## Task statement
Please set down each record exactly as it appears, but leave out any pictures.

## Supplied data
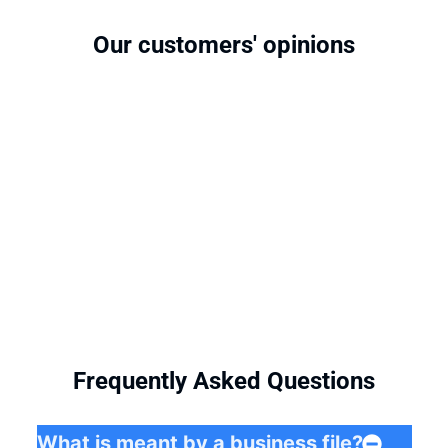
Our customers' opinions
Frequently Asked Questions
What is meant by a business file?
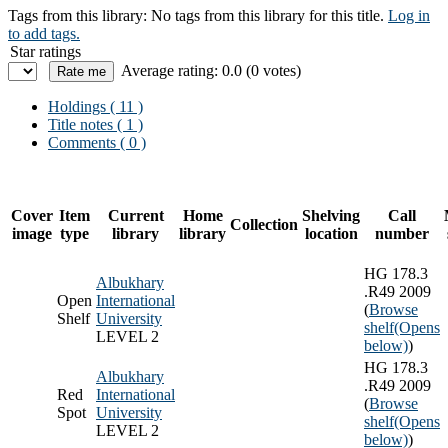
Tags from this library:
No tags from this library for this title.
Log in
to add tags.
Star ratings
Average rating: 0.0 (0 votes)
Holdings
( 11 )
Title notes ( 1 )
Comments ( 0 )
Cover
Item
Current
Home
Shelving
Call
Collection
image
type
library
library
location
number
HG 178.3
Albukhary
.R49 2009
Open
International
(
Browse
Shelf
University
shelf
(Opens
LEVEL 2
below)
)
HG 178.3
Albukhary
.R49 2009
Red
International
(
Browse
Spot
University
shelf
(Opens
LEVEL 2
below)
)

## Exercise solution
Our customers' opinions
Frequently Asked Questions
What is meant by a business file?
Tags from this library:
No tags from this library for this title.
Log in
to add tags.
Star ratings
Average rating: 0.0 (0 votes)
Holdings
( 11 )
Title notes ( 1 )
Comments ( 0 )
Cover
Item
Current
Home
Shelving
Call
Collection
image
type
library
library
location
number
HG 178.3
Albukhary
.R49 2009
Open
International
(
Browse
Shelf
University
shelf
(Opens
LEVEL 2
below)
)
HG 178.3
Albukhary
.R49 2009
Red
International
(
Browse
Spot
University
shelf
(Opens
LEVEL 2
below)
)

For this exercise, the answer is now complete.